══ Information shown

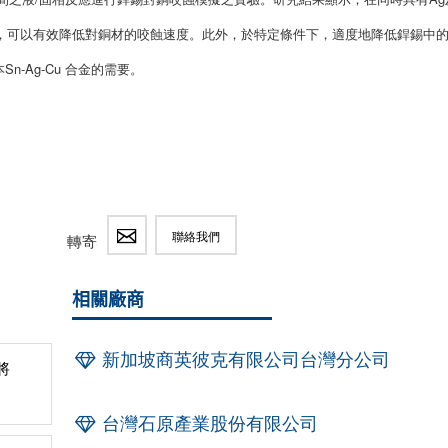
言，可以有效降低對銅材的咬蝕速度。此外，於特定條件下，適度地降低銲錫中的
-Ag-Cu 合金的需要。
聯絡我們
轉寄
相關廠商
新加坡商英彼克有限公司台灣分公司
將
台灣石原產業股份有限公司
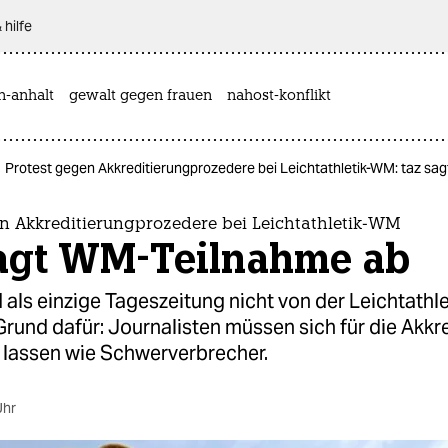
 hilfe
n-anhalt
gewalt gegen frauen
nahost-konflikt
Protest gegen Akkreditierungprozedere bei Leichtathletik-WM: taz s
en Akkreditierungprozedere bei Leichtathletik-WM
sagt WM-Teilnahme ab
d als einzige Tageszeitung nicht von der Leichtath
Grund dafür: Journalisten müssen sich für die Akkr
 lassen wie Schwerverbrecher.
Uhr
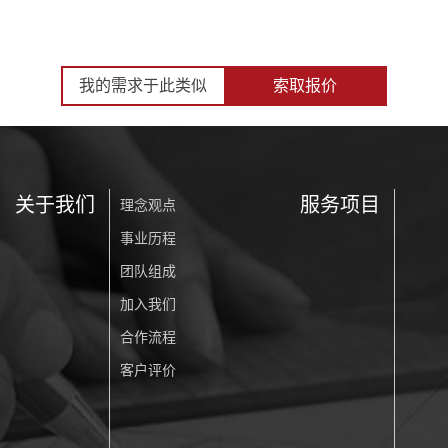
我的需求于此类似
索取报价
关于我们
服务项目
理念观点
事业历程
团队组成
加入我们
合作流程
客户评价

════

Please report every line of the listing that contains the string "Akkreditierungprozedere".

* Response to this exercise:
Protest gegen Akkreditierungprozedere bei Leichtathletik-WM: taz s
en Akkreditierungprozedere bei Leichtathletik-WM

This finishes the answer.